The concentrations I used in my opinion were a good choice because they used both the maximum and the minimum concentrations. In order to increase the accuracy of my experiment I could do more concentrations between 0% and 30% (i.e. 10% and 20%). On my graph I can see that there is a curve. It would have been interesting to see how critical it was between 40% and 50%, between 50% and 60% etc. I would of done this by doing the concentrations every 3% or 5%.
Something that could have affected my results was the time the E coli was left in the ethanol (disinfectant). The longer the E coli is left in disinfectant the more likely it is that the results have a lower number of colonies. I settled on 3 minutes, as this is minute longer than I used in my preliminary work.

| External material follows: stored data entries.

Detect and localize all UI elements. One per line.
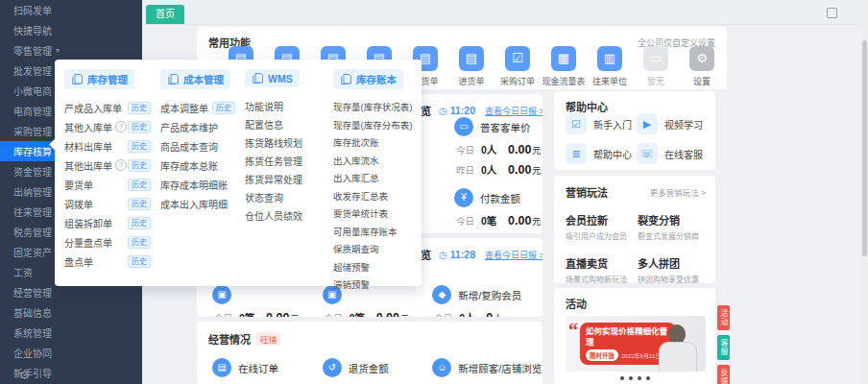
tab-home[interactable]: 首页: [146, 5, 184, 24]
menu-item-label: 盘点单: [64, 254, 93, 269]
common-function-item[interactable]: ⚙设置: [679, 46, 725, 87]
menu-item[interactable]: 库存成本明细账: [160, 175, 245, 194]
menu-item[interactable]: 现存量(库存分布表): [333, 116, 427, 134]
history-badge[interactable]: 历史: [128, 159, 151, 172]
menu-column-header: WMS: [245, 69, 300, 87]
carousel-dot[interactable]: [620, 376, 624, 380]
menu-item[interactable]: 其他出库单?历史: [64, 156, 160, 175]
help-icon: ?: [115, 121, 127, 132]
menu-item[interactable]: 调拨单历史: [64, 194, 160, 213]
history-badge[interactable]: 历史: [128, 255, 151, 268]
menu-item[interactable]: 库存批次账: [333, 133, 427, 152]
menu-column-title: 库存账本: [356, 72, 397, 86]
menu-item[interactable]: 出入库汇总: [333, 169, 427, 187]
common-function-item[interactable]: ▥往来单位: [587, 46, 633, 87]
sidebar-item[interactable]: 零售管理▾: [0, 40, 142, 60]
documents-icon: [340, 73, 352, 85]
menu-item[interactable]: 其他入库单?历史: [64, 117, 160, 136]
sidebar-item-label: 批发管理: [13, 63, 52, 78]
history-badge[interactable]: 历史: [128, 217, 151, 229]
menu-item[interactable]: 盘点单历史: [64, 252, 160, 271]
common-function-item[interactable]: ▭暂无: [633, 46, 679, 87]
menu-item[interactable]: 滞销预警: [333, 276, 427, 294]
menu-item[interactable]: 分量盘点单历史: [64, 232, 160, 252]
carousel-dot[interactable]: [629, 376, 633, 380]
marketing-card[interactable]: 直播卖货场景式购物新玩法: [566, 255, 638, 283]
menu-item[interactable]: 状态查询: [245, 188, 333, 206]
history-badge[interactable]: 历史: [212, 102, 235, 114]
menu-item[interactable]: 商品成本查询: [160, 136, 245, 156]
menu-item[interactable]: 要货单历史: [64, 175, 160, 194]
activity-panel: 活动 “ 如何实现价格精细化管理 限时开放 2022年9月21日 如何实现价格精…: [554, 288, 715, 384]
sidebar-item[interactable]: 系统管理: [0, 323, 142, 343]
menu-item[interactable]: 配置信息: [245, 115, 333, 133]
history-badge[interactable]: 历史: [128, 102, 151, 114]
daily-report-link[interactable]: 查看今日日报 >: [485, 249, 542, 261]
menu-item[interactable]: 仓位人员绩效: [245, 206, 333, 225]
marketing-card[interactable]: 裂变分销裂变式发展分销商: [638, 212, 710, 241]
menu-item[interactable]: 收发存汇总表: [333, 187, 427, 205]
ad-badge: 限时开放: [586, 349, 618, 361]
scrollbar-thumb[interactable]: [862, 40, 867, 256]
menu-item[interactable]: 拣货路线规划: [245, 133, 333, 152]
marketing-card[interactable]: 会员拉新吸引用户成为会员: [566, 212, 638, 241]
refresh-time: 11:20: [450, 105, 475, 116]
menu-item-label: 可用量库存账本: [333, 225, 398, 238]
menu-item[interactable]: 材料出库单历史: [64, 136, 160, 156]
stat-label: 新增顾客/店铺浏览: [458, 361, 542, 375]
help-item[interactable]: ☏在线客服: [637, 143, 708, 164]
menu-item[interactable]: 超储预警: [333, 258, 427, 276]
menu-item[interactable]: 拣货异常处理: [245, 170, 333, 188]
carousel-dot[interactable]: [646, 376, 650, 380]
common-function-item[interactable]: ☑采购订单: [494, 46, 541, 87]
menu-item[interactable]: 可用量库存账本: [333, 223, 427, 241]
ad-banner[interactable]: “ 如何实现价格精细化管理 限时开放 2022年9月21日: [566, 316, 706, 372]
sidebar-item[interactable]: 快捷导航: [0, 20, 142, 40]
daily-report-link[interactable]: 查看今日日报 >: [485, 105, 542, 117]
sidebar-item[interactable]: 扫码发单: [0, 0, 142, 20]
menu-item[interactable]: 功能说明: [245, 97, 333, 115]
menu-item[interactable]: 产品成本维护: [160, 117, 245, 136]
menu-item[interactable]: 现存量(库存状况表): [333, 98, 427, 116]
menu-item[interactable]: 成本出入库明细: [160, 194, 245, 213]
help-item[interactable]: ≣帮助中心: [566, 143, 637, 164]
side-tag[interactable]: 活动: [717, 305, 730, 330]
stat-icon: ↺: [323, 358, 342, 377]
menu-item[interactable]: 产成品入库单历史: [64, 98, 160, 117]
stat-row: 昨日0人0.00元: [456, 162, 541, 177]
history-badge[interactable]: 历史: [128, 179, 151, 191]
more-marketing-link[interactable]: 更多营销玩法 >: [650, 186, 706, 198]
sidebar-item-label: 采购管理: [13, 124, 52, 138]
help-item[interactable]: ☑新手入门: [566, 113, 637, 134]
marketing-card[interactable]: 多人拼团拼团购物享受优惠: [638, 255, 710, 283]
stat-icon: ▤: [212, 358, 231, 377]
carousel-dot[interactable]: [638, 376, 641, 380]
sidebar-item[interactable]: 企业协同: [0, 343, 142, 363]
stat-row: 今日0人0.00元: [456, 142, 541, 156]
menu-item[interactable]: 库存成本总账: [160, 156, 245, 175]
menu-item-label: 库存成本明细账: [160, 178, 228, 192]
stat-amount: 0.00元: [376, 311, 409, 317]
menu-item[interactable]: 出入库流水: [333, 152, 427, 170]
history-badge[interactable]: 历史: [128, 236, 151, 249]
common-function-item[interactable]: ▤进货单: [448, 46, 494, 87]
help-item[interactable]: ▶视频学习: [637, 113, 708, 134]
marketing-card-desc: 吸引用户成为会员: [566, 230, 638, 241]
history-badge[interactable]: 历史: [128, 198, 151, 210]
sidebar-item-label: 工资: [13, 265, 33, 279]
settings-gear-icon[interactable]: ⚙: [19, 369, 30, 382]
menu-item[interactable]: 要货单统计表: [333, 204, 427, 223]
menu-item[interactable]: 保质期查询: [333, 240, 427, 258]
floating-side-tags: 活动客服反馈顶部: [717, 305, 730, 384]
common-function-item[interactable]: ▦现金流量表: [541, 46, 587, 87]
side-tag[interactable]: 客服: [717, 335, 730, 360]
history-badge[interactable]: 历史: [128, 140, 151, 153]
history-badge[interactable]: 历史: [128, 121, 151, 133]
side-tag[interactable]: 反馈: [717, 365, 730, 384]
expand-icon[interactable]: [827, 8, 837, 18]
sidebar-item[interactable]: 基础信息: [0, 302, 142, 323]
menu-item[interactable]: 拣货任务管理: [245, 152, 333, 170]
menu-item[interactable]: 成本调整单历史: [160, 98, 245, 117]
marketing-card-desc: 裂变式发展分销商: [638, 230, 710, 241]
menu-item[interactable]: 组装拆卸单历史: [64, 213, 160, 232]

Unsurprisingly a way to improve my results from my method would be to do more repeats and to use more concentrations. Also to be tighter about touching my hair/face during the experiment. I should also wash my hands after the experiment as E coli when in other parts of the body causes (as I said on page 1) fevers, chills, cramping, stomach pains, vomiting and diarrhoea.
Apparatus
Apart from trying to create the impossible of a sterile environment in the school laboratories there was the task of trying to keep the agar plates at a constant temperature. As we did not watch the plates twenty-four hours of the day we cannot be 100% sure that they remained at a constant temperature but we can be reasonably sure that they were. In order to make my experiment more accurate I could of used glass syringes rather than plastic syringes.
The Bunsen burner lifts the microbes away from the experiment in a circular motion, meaning that they rise and fall continuously. This technically means that microbes could contaminate the plates in this motion. The apparatus could have been better if I had performed this in a special laboratory, which is specifically designed for this type of experiment therefore reducing the chances of contamination dramatically.
Results
Judging by my results I can say that overall my technique was good. The only mishap was in the 40% concentration trial number 1; I had some contamination so I decided to repeat that particular plate in order to gain my average. As I can see from my graph that the points are all very close the trendline, which shows that they are reasonably accurate. Microbes are incredibly small as I have already said (the E coli bacterium is approx. 3 microns), which means there is a huge room for error.
When looking at my results I can safely say that I have produced results that are useful to my initial title and prediction. My prediction was
As the concentration increases the number of colonies formed will decrease.
I can say this was decreased by the fact that the graph has a negative gradient (meaning it slopes downwards) and this can be supported by the table which shows the numbers decreasing in these two columns. My prediction has thus been proved. I could of improved my results by measuring to another degree of accuracy such as mm² covered etc.
I could of measured my colonies differently. I chose to just count them, whereas I could of drawn four streaks and counted the colonies on the forth streak or draw a shape calculated the area covered by the microbes. Any of these ways would have been ways of counting the number of colonies. These are not necessarily more accurate than the way I have chosen. Possibly the microbes on the final streak might have been more accurate. It would be interesting to find out if it was or not.
In conclusion I can say that judging my situation (i.e. a school laboratory) that my results have produced suitable results for my experiment. Naturally there are ways I could have improved my method, apparatus and results I have taken these into account and shall remember them if I decide to repeat my experiment in the future.